At dinner, I sat next to a gentleman named Koor. Initial questions from my group and I revealed the amazing story of Koor. Like thousands of other Lost Boys, he had to escape the killing of those closest to him and walk thousands of miles to a refugee camp. To put some perspective on this feat, my group and I hiked five miles in Sedona the other day, out of breath, sore, hungry, and extremely tired. Not only did my friend have to walk two hundred times my hike, he had to do so without any food, any water, and with death following close behind. After living in a camp for several years, he got to come to America as a teenager. Everything was new to Koor when he arrived. Things taken for granted by Americans as common knowledge are completely alien to refugees in the beginning. Laughing for the first time last night, the soft-spoken Koor told us how a fellow Sudanese friend drank dish detergent mistaking it for juice. After gaining his bearings on the oddities of American living, Koor set out to find work while attending the tenth grade. Refugees coming to America usually have three months to find a job to begin paying back the airfare for their journey here. His first job was serving water to the elderly at a rest home. After that he worked in a pharmacy and then eventually became a nurse. He discussed his love and respect for the elderly and passion for helping others. Now, Koor visits Southern Sudan and trains others in medical care at a clinic that he opened. After we learned the background of this courageous and giving person, dinner began and we all grabbed at the burgers and hot dogs.
People listened intently as stories from across the world were shared over clanking plates, laughter, and giggling gibberish of toddlers. Placing this atmosphere in the background, my soon-to-be friend and I began conversation with one another. At that moment, where we came from and what experiences we had didn’t matter; the distinction of “us” versus “them” did not exist, it was just me and another person I just met engaging in conversation. We started out light, talking about how amazing our smart phones were after noticing we have the same kind. Of course, I had to ask him about the most American thing I have ever known, McDonalds. Koor described how weird his first burger was at the golden arches. He said it didn’t taste like real food, which I told him not to worry because it isn’t. But now, every time Koor enters an airport he heads straight for McDonalds. He actually shares a favorite with me, double-quarter pounder with fries. As we moved deeper into our talk I gave some self-disclosure. I told him how moved I was with his use of positive thought and how I used it as well to overcome problems in my life (of course telling him that mine were nothing in comparison). We continued on, relating to topics such as how different girls are from guys and the fine art of brewing beer. We laughed, we joked, and we high-fived. Dinner ended, we all played a card game, and then said our farewells.
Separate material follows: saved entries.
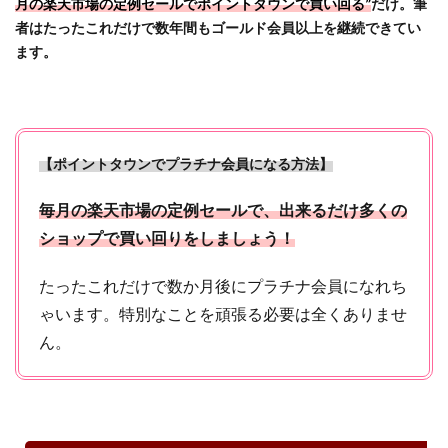
月の楽天市場の定例セールでポイントタウンで買い回る”
だけ。筆
者はたったこれだけで数年間もゴールド会員以上を継続できてい
ます。
【ポイントタウンでプラチナ会員になる方法】
毎月の楽天市場の定例セールで、出来るだけ多くの
ショップで買い回りをしましょう！
たったこれだけで数か月後にプラチナ会員になれち
ゃいます。特別なことを頑張る必要は全くありませ
ん。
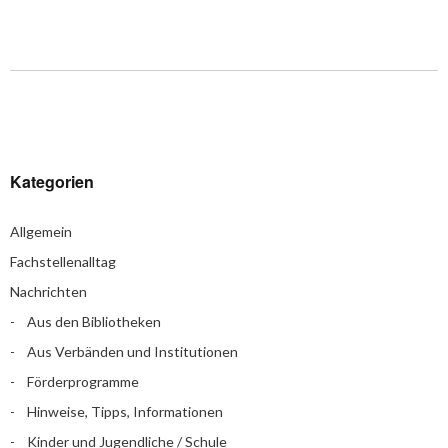
Kategorien
Allgemein
Fachstellenalltag
Nachrichten
Aus den Bibliotheken
Aus Verbänden und Institutionen
Förderprogramme
Hinweise, Tipps, Informationen
Kinder und Jugendliche / Schule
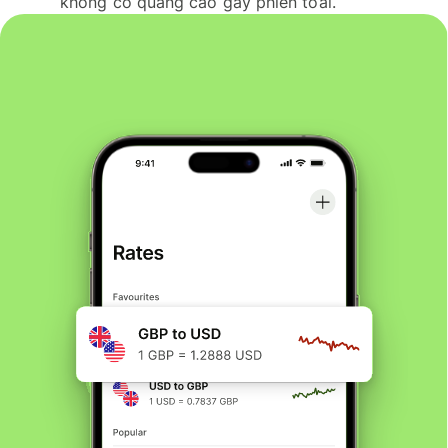
không có quảng cáo gây phiền toái.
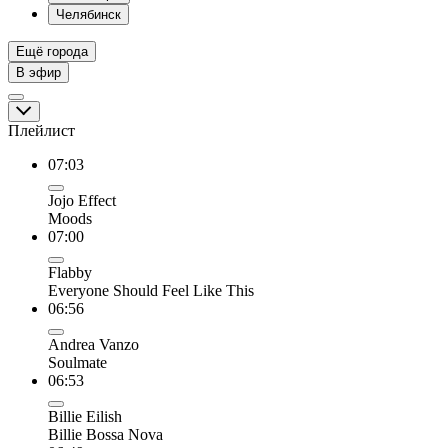
Челябинск
Ещё города
В эфир
Плейлист
07:03
Jojo Effect
Moods
07:00
Flabby
Everyone Should Feel Like This
06:56
Andrea Vanzo
Soulmate
06:53
Billie Eilish
Billie Bossa Nova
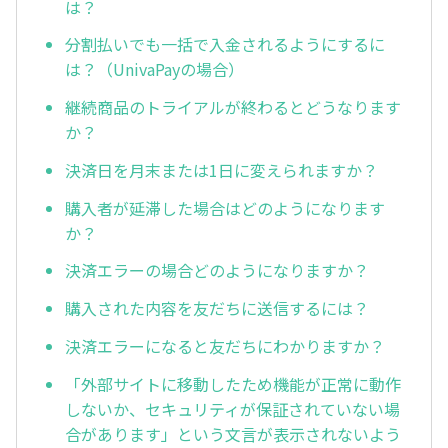
は？
分割払いでも一括で入金されるようにするに
は？（UnivaPayの場合）
継続商品のトライアルが終わるとどうなります
か？
決済日を月末または1日に変えられますか？
購入者が延滞した場合はどのようになります
か？
決済エラーの場合どのようになりますか？
購入された内容を友だちに送信するには？
決済エラーになると友だちにわかりますか？
「外部サイトに移動したため機能が正常に動作
しないか、セキュリティが保証されていない場
合があります」という文言が表示されないよう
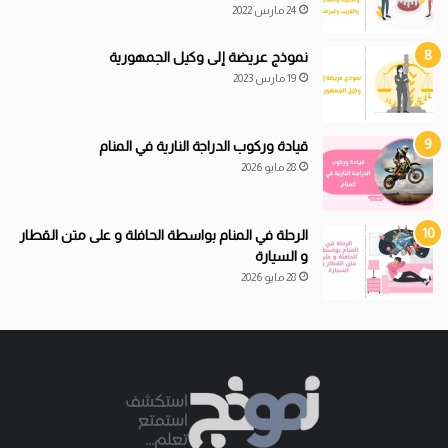
24 مارس 2022
نموذج عريضة إلى وكيل الجمهورية
19 مارس 2023
قيادة
و
ركوب الدراجة النارية في المنام
28 مايو 2026
الرحلة في المنام بواسطة الحافلة و على متن القطار
و السيارة
28 مايو 2026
Before our dinner I was nervous. Other than asking these gentlemen questions about their past how in the world would I relate? My conversation with Koor got rid of that worry. He was different than me from what he has been through and how he has dealt with it. But, the similarities he and I uncovered made me learn we were also the same. Whether it was the love for tasty french-fries, smart phone technology, or the respect we have for our elders, Koor and I were just two people, chatting away towards a friendship that I will always cherish. The lights flickered off as I fell asleep in my camper, happy that I had dinner with close friends and family.